2. Mozart in the Jungle
Mozart is the defending champ in comedy series and actor for Gael Garcia Bernal (the HFPA loves pairing series winners with an acting win), but it's the most susceptible to the Globes' "won and gone" game. For the past three years, the Globes has dropped a reigning series and acting champ from that same show. Last year, it was The Affair and Ruth Wilson (Maura Tierney, however, was nominated and won). Before that, it was Brooklyn Nine-Nine and Andy Samberg, and before that, Homeland, Damian Lewis and Claire Danes suffered the same fate (although that was for the disastrous Season 3, so, valid). If the HFPA had to choose one to snub between Mozart and defending drama series champ Mr. Robot (which also earned Christian Slater a trophy), it's going to dump the surprise champ that has no buzz anywhere else, not a hot show that just won Rami Malek an Emmy.

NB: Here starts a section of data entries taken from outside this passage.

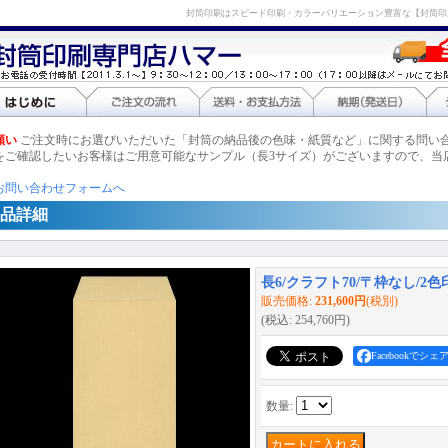
封筒印刷はスピード印刷・カラーバリエーション豊富な【封筒印
願い
ご注文時にお選びいただいた「封筒の納品後の色味・紙質など」に関する問い
をご確認したいお客様はご用意可能なサンプル（長3サイズ）がございますので、当
お問い合わせフォームへ
品詳細
長6/クラフト70/〒枠なし/2色印刷
販売価格
:
231,600円
(税別)
(税込
:
254,760円
)
Facebookでシェ
数量
:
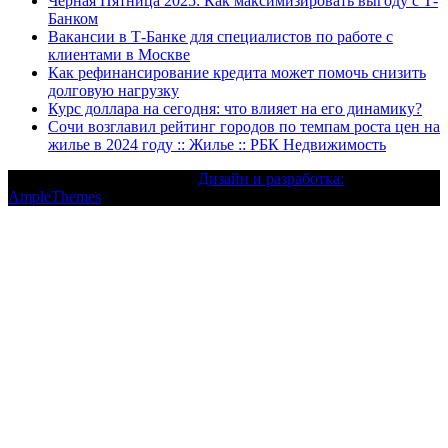
Черная Пятница 2025: Как максимизировать выгоду с Т-
Банком
Вакансии в Т-Банке для специалистов по работе с
клиентами в Москве
Как рефинансирование кредита может помочь снизить
долговую нагрузку
Курс доллара на сегодня: что влияет на его динамику?
Сочи возглавил рейтинг городов по темпам роста цен на
жилье в 2024 году :: Жилье :: РБК Недвижимость
Текст с авторским правом |
Дизайн и разработка:
AmpleThemes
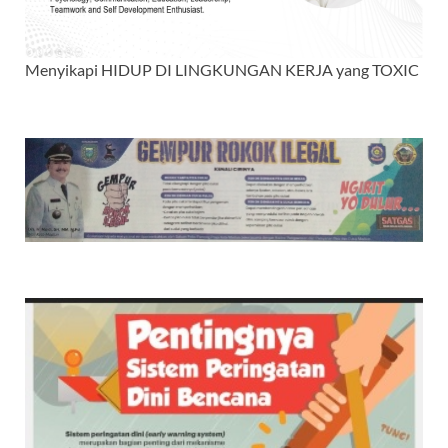
Menyikapi HIDUP DI LINGKUNGAN KERJA yang TOXIC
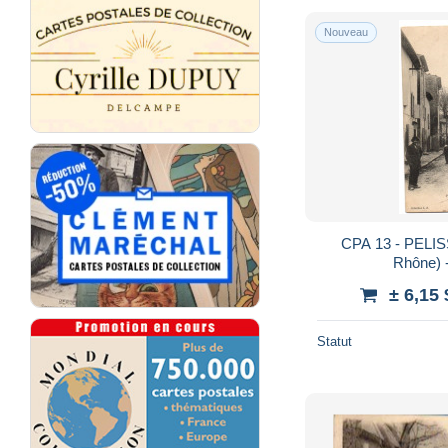
Nouveau
CPA 13 - PELI
Rhône) 
± 6,15
Statut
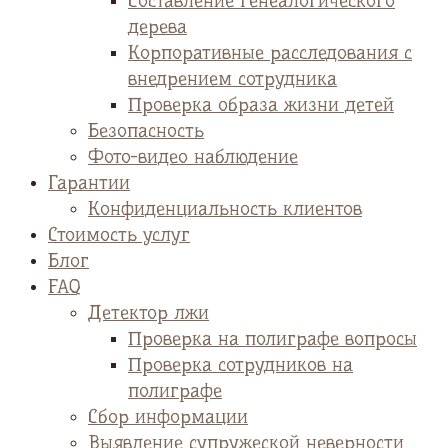
Cоставление генеалогического
дерева
Корпоративные расследования с
внедрением сотрудника
Проверка образа жизни детей
Безопасность
Фото-видео наблюдение
Гарантии
Конфиденциальность клиентов
Стоимость услуг
Блог
FAQ
Детектор лжи
Проверка на полиграфе вопросы
Проверка сотрудников на
полиграфе
Сбор информации
Выявление супружеской неверности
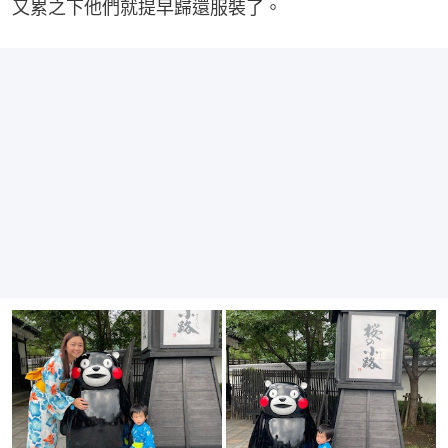
又累之下他們就提早歸還服裝了。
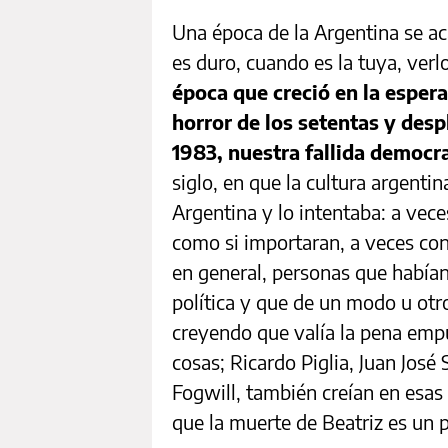
Una época de la Argentina se ac
es duro, cuando es la tuya, verl
época que creció en la espera
horror de los setentas y desp
1983, nuestra fallida democr
siglo, en que la cultura argentin
Argentina y lo intentaba: a vece
como si importaran, a veces con
en general, personas que habían
política y que de un modo u otr
creyendo que valía la pena empu
cosas; Ricardo Piglia, Juan José
Fogwill, también creían en esas
que la muerte de Beatriz es un 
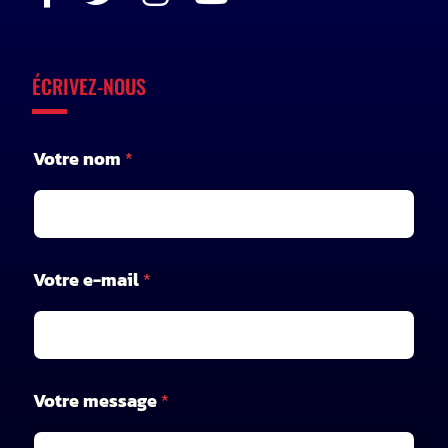
ÉCRIVEZ-NOUS
Votre nom
*
Votre e-mail
*
m
Votre message
*
e
s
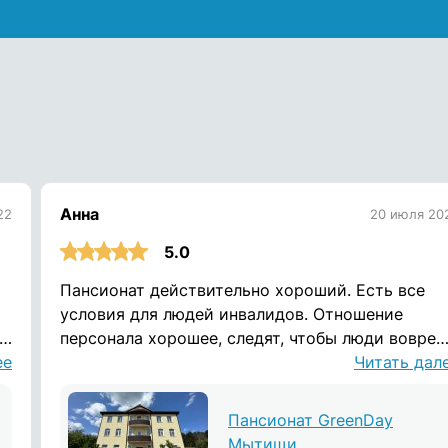
Анна
22
20 июля 20
5.0
Пансионат действительно хороший. Есть все
условия для людей инвалидов. Отношение
персонала хорошее, следят, чтобы люди вовре
ее
пили лекарства. Вовремя кормят. Полный
Читать дал
комплекс ухода для людей инвалидов. Отзыв
оставлен на официальном сайте.
Пансионат GreenDay
Мытищи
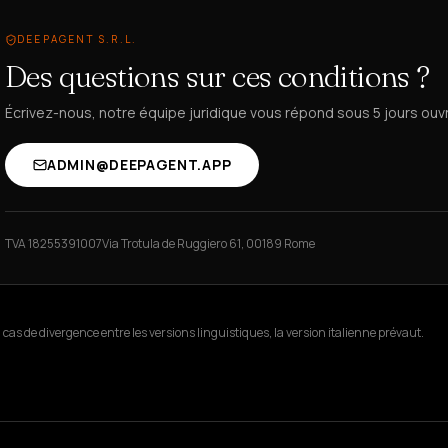
DEEPAGENT S.R.L.
Des questions sur ces conditions ?
Écrivez-nous, notre équipe juridique vous répond sous 5 jours ouv
ADMIN@DEEPAGENT.APP
TVA 18255391007
Via Trotula de Ruggiero 61, 00189 Rome
 cas de divergence entre les versions linguistiques, la version italienne prévaut.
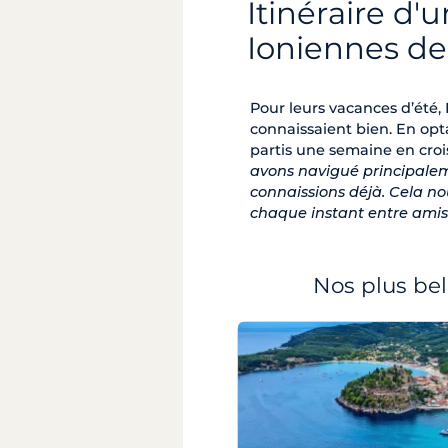
Itinéraire d'
Ioniennes de
Pour leurs vacances d’été,
connaissaient bien. En opt
partis une semaine en crois
avons navigué principaleme
connaissions déjà. Cela no
chaque instant entre amis
Nos plus bell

Empire premiered days before the Globes ceremony in 2015, which means the HFPA had to wait a whole year to get in on that. It was nominated for drama series last year and Taraji P. Hensonwon drama actress (she may make the cut this year -- having a film, Hidden Figures, in contention also helps), but the show has crossed the "hot mess" line into "not in a good way" territory. Hell, it started last year, but at least its shot-out-of-a-cannon Season 1 also aired in 2015, sort of justifying the nomination last year. Now that voters have marked that off, they can move on, especially with so many new, hotter shows in the mix.
The Globes has so much turnover not only because voters love freshman shows, but because they also like to spread the wealth. You rarely get sweeps by one show at the Globes. The HFPA likes to make sure that every network is happy with a nod or a win here or there. The Globes clearly loves Amazon, but it could easily shun Transparent, which won comedy series and comedy actor for Jeffrey Tambor two years ago, in favor of Amazon newbies Fleabag and One Mississippi to fill that quota.
5. Orange Is the New Black
Orange will likely hang on to the "Netflix slot" in comedy series, but it could very well get squeezed out because of the fresh blood in the form of FX's Atlanta, HBO's Insecure and Divorce, the latter of which stars Globe darling Sarah Jessica Parker, and the aforementioned Fleabag and One Mississippi.
Veep is the two-time defending comedy series champ at the Emmys, but the Globes is basically allergic to it. Last year was the first time the show was even nominated for comedy series -- you know it was because the HFPA didn't want to look dumb for never nominating an Emmy winner -- and Julia Louis-Dreyfus has never won a Globe for the show (the only major trophy she's missing for playing Selina Meyer). Plus, it has internal competition from Insecure and Divorce. Maybe the current U.S. political climate will inspire The Globes to keep the biting satire, which had its best season yet this year. For all its fickleness, the HFPA does have an eye for quality: Unlike the Emmys, it nominated The Good Wife for its spectacular, resurgent fifth season.
You don't even remember this happened, do you? The crime drama and star Wagner Mourascored surprised nods last year, but expect them to fall to the wayside with fresher, buzzier Netflix options at the ready: Stranger Things and The Crown.
The Golden Globe nominations will be announced Monday, Dec. 12. The award show airs Sunday, Jan. 8 at 8 p.m. ET / 5 p.m. PT on NBC.